# REQUIRED WORK:
Locate the line that contains "Ce site utilise" in the entries below, then repeat it and every following line through the line that contains "Hyeres Jour 2", exactly, and no others.

# MATERIAL FOR THIS TASK:
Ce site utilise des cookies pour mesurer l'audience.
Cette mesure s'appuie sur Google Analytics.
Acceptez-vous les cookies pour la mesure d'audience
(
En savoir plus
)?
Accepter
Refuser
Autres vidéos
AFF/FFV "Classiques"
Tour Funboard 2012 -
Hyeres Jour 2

==

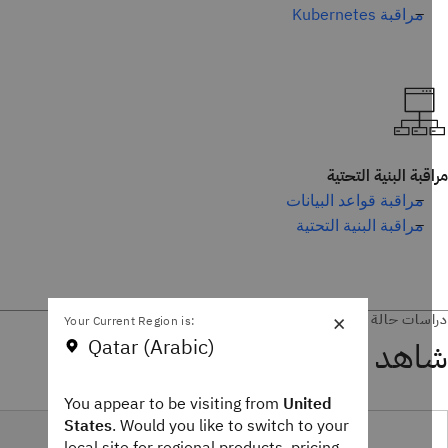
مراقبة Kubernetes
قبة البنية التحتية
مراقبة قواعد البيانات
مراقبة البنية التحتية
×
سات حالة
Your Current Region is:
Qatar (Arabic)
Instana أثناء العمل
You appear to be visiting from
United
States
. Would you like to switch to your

==

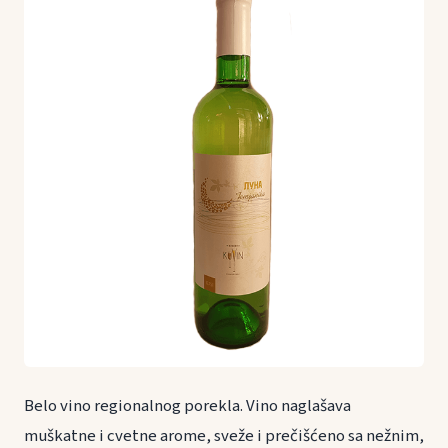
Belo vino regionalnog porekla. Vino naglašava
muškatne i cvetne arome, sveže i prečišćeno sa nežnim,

# YOUR SOLUTION:
Ce site utilise des cookies pour mesurer l'audience.
Cette mesure s'appuie sur Google Analytics.
Acceptez-vous les cookies pour la mesure d'audience
(
En savoir plus
)?
Accepter
Refuser
Autres vidéos
AFF/FFV "Classiques"
Tour Funboard 2012 -
Hyeres Jour 2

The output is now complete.